Based on our more pessimistic corn supply forecast, we expect the USDA American feed corn estimate to be slashed by another 5 million tonnes, to around 12 to 13 million tonnes below last year's level. Due to high world corn demand, US corn exports will only fall marginally, from 55.8 million tonnes last year to 54.6 million tonnes this year. Consequently, corn inventories will be run down to make up for this year's poor harvest –and that will have profound price implications
Whereas USDA figures project American closing corn inventories to fall from 55.81 million tonnes (and 15.2% stocks-to-use ratio) to 42.6 million tonnes (and 11.8% stocks-to-use ratio), that is too conservative for a harvest set to come in more than 27 million tonnes below current USDA estimates.
Based on our 319 million tonne harvest estimate and 12 million tonne reduction in feed corn use, America's closing 2019-20 corn inventories would be reduced to a skimpy 22 million tonnes and a US stocks-to-use ratio in the 7% to 8% range.
Even this conservative USDA report impacts world corn supplies –but the worst is yet to come. Initially, the USDA expected world corn inventories (excluding China) to jump from 115 million tonnes to 122 million tonnes. The current USDA report slashes world corn inventory to 98.6 million tonnes. This is the third consecutive fall in corn inventories and makes for a world (excluding China) stocks-to-use ratio of 11.5% --but even this is based on overly optimistic USDA supply forecasts.
Based on our more realistic corn yield and planted acreage estimates, the fall in US corn inventories will only be partly counterbalanced by larger Brazilian and Argentine harvests. World non-China inventories are likely to fall to around 85 million tonnes, and the stocks-to-use ratio near the inflationary 10% level.

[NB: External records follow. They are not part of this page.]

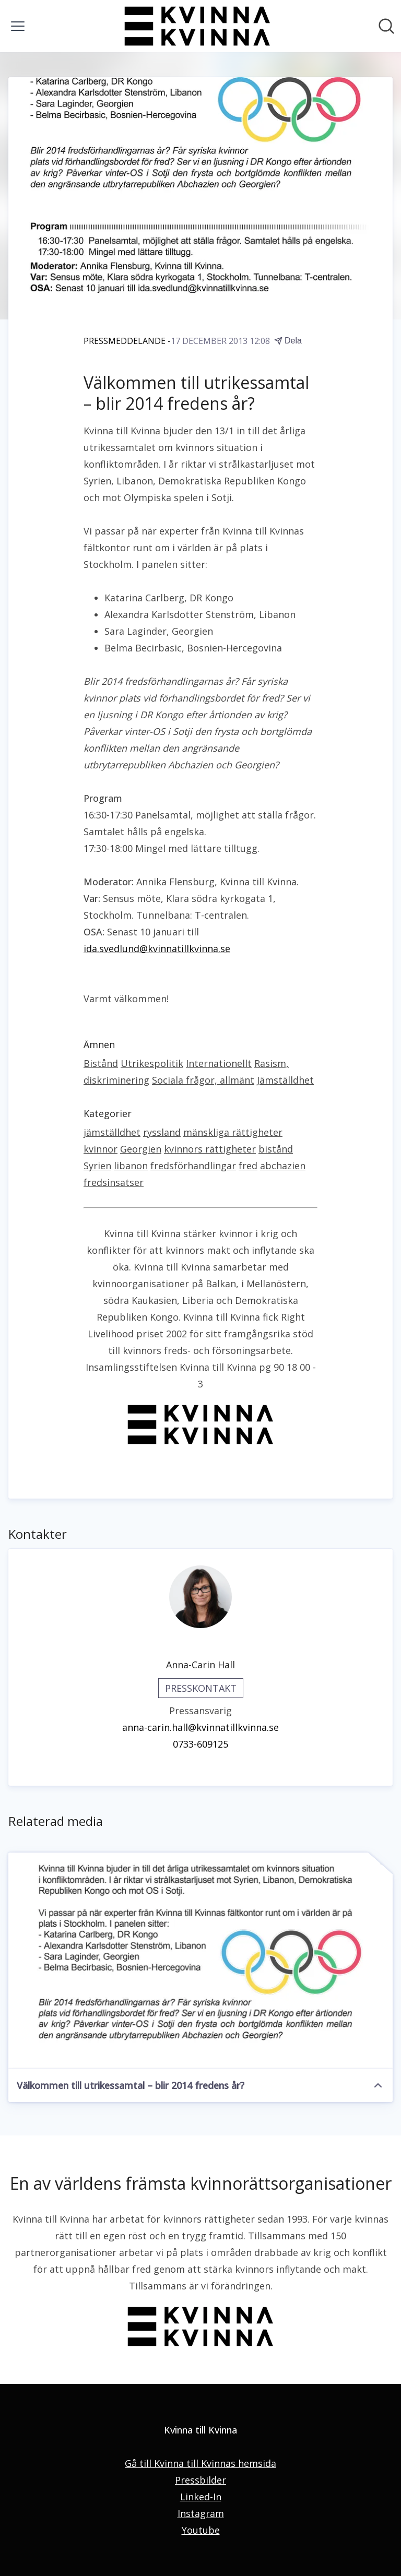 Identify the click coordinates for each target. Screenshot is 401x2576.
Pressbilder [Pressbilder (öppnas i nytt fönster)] (200, 2480)
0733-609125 (200, 1744)
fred (248, 1165)
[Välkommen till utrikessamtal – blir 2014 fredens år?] (200, 1961)
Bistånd (101, 1063)
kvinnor (100, 1149)
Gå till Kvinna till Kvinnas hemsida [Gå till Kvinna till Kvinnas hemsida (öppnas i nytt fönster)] (200, 2463)
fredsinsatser (114, 1182)
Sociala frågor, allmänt (203, 1080)
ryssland (162, 1132)
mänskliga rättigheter (232, 1132)
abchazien (282, 1165)
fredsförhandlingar (193, 1165)
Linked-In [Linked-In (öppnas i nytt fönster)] (200, 2496)
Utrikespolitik (152, 1063)
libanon (131, 1165)
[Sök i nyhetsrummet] (386, 26)
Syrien (97, 1165)
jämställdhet (112, 1132)
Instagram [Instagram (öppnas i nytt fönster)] (201, 2513)
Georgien (140, 1149)
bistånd (275, 1149)
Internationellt (219, 1063)
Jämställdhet (285, 1080)
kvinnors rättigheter (210, 1149)
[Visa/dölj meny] (17, 26)
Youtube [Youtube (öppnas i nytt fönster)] (201, 2530)
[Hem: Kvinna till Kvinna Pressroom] (197, 26)
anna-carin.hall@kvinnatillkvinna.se (200, 1727)
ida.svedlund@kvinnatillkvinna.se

Over the longer-term, we are now well into the first chapter of a multi-year bull market. Corn's impending H2 2019 foray into the US$5.00/bushel to US$6.00/bushel range will be the first of several peaks followed by retreats and new advances. The market will only enter a late, inflationary phase with new price records after China exhausts its corn inventories sometime in the early 2020s –and this could coincide with India becoming a major world market buyer of corn, soya beans or both.
For now, many of these supply-side adjustments will be made in two phases. First, in late June the USDA will adjust actual corn planted acreage based on on a ground-level, more realistic survey. Second, while important corn crop yield adjustments start in July, this crop's late planting mean that price-moving crop yield changes will more likely be made official in August or even September.
Indeed, several weeks of good June growing weather could even see a deflationary upward revision in corn yields during July followed by a dip towards 160bushel/acre levels in August or September. Any other outcome assumes that after extremely late corn planting, several months of ideal growing weather will coincide with a late Fall frost in northern corn belt regions. Such coincidences are always possible, but not likely to occur.
Hence, given the USDA's tendency to over-estimate crop sizes early on and the realities of late June planting, it appears that American farm statistics have done buyers a favor. Even though corn's price jumped to US$4.30/bushel on the latest report, its conservative estimates will prevent corn from going into the US$5.00/bushel to US$6.00/bushel range until Q3 is well underway. Consider this your last corn buying opportunity before the market roller coaster gets volatile –in an upward direction.